Ball v. Thompson

Robb, J.

(concurring in part and dissenting in part): I concur in the affirmance of the judgment of the trial court but find myself unable to agree with that part of the majority opinion regarding the common law theory of accumulations which is known as the English Thellusson Act. As we stated in In re Estate of Yetter, 183 Kan. 340, 348, 328 P. 2d 738, our legislature has not passed any statute governing the accumulation of surpluses in trusts or estates and for that reason the provisions respecting the six-twentieths interest under the testamentary trust are not void. I think this court should be meticulous in its references to accumulation of surpluses in trusts or estates in order not to confuse our conclusions and holding in the Yetter case. With respect to the fourteen-twentieths interest, it is my opinion the trust created by the will of Sarah G. Foster providing for a life estate for Miriam F. Ball is valid but the provision that at her death the remainder over went to the children of her body is void because it clearly violates the rule against perpetuities.

Obviously, of course, the express purpose and intention of the testatrix was to die testate or, stated in another way, her intention was not to die intestate, but still the provisions of her will had to be according to law. By those provisions she died intestate so far as any gift over to the remaindermen, children of the body of Miriam F. Ball, are concerned. Therefore, at the death of Miriam F. Ball the fourteen-twentieths interest and the six-twentieths interest should both revert back to the estate of the testatrix and pass under the laws of intestacy.

I have no desire to extend this opinion by repeating the appropriate law, as I understand it to be, but I do wish to call attention to 2 Bartlett’s Kansas Probate Law and Practice, rev. ed., Rule Against Perpetuities, § 583, on Application of the Rule, pp. 114-119, and § 585, Operation and Effect of the Rule, p. 120, where it was said:

“The remainder which offends the rule reverts to the donor or becomes a *506part of the residue of his estate. The provision of the will being void, the estate goes as if such provision had not been made.”

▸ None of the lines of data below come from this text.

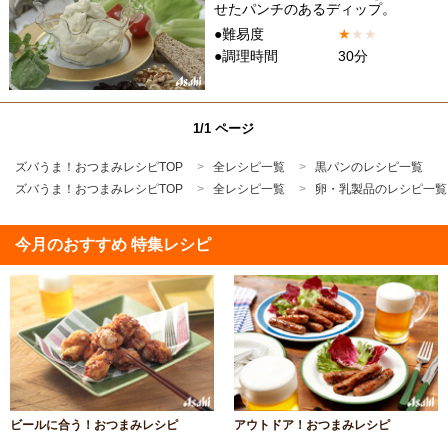
せたパンチのあるディップ。
●難易度
★
★
★
●調理時間
30分
1/1 ページ
ズバうま！おつまみレシピTOP
全レシピ一覧
黒パンのレシピ一覧
ズバうま！おつまみレシピTOP
全レシピ一覧
卵・乳製品のレシピ一覧
今月のおすすめ 特集レシピ
ビールに合う！おつまみレシピ
アウトドア！おつまみレシピ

The author of the above work discussed the cases in Kansas including the McEwen case cited in the majority opinion wherein there was no intervening legal or equitable estate, but only a trust for the testator’s grandchildren for a period which violated the rule against perpetuities, and at the end of that time the same grandchildren were to take the fee simple title. In our present case, however, there is an active trust with the legal title in the trastees and the beneficial title in Miriam F. Ball for her lifetime, then a continuing trust with the legal title remaining in the trustees and the equitable title in the children of the body of Miriam until those children reach the age of twenty-three years, or Miriam dies, whichever is the later. Thus this trust must fail as to the children of the body of Miriam because of violation of the rule against perpetuities, and since it does not go to those children in fee simple title until the above provision is terminated, it cannot go through a residuary clause except by reverting back into the void trust. If we were to accelerate the fee simple title as was done in the McEwen case, the children of the body of Miriam would take at the death of the testatrix and thus the life estate of Miriam, which was equitable, would be cut out and the intention of the testatrix to give Miriam only the proceeds from the trust during her lifetime would be defeated.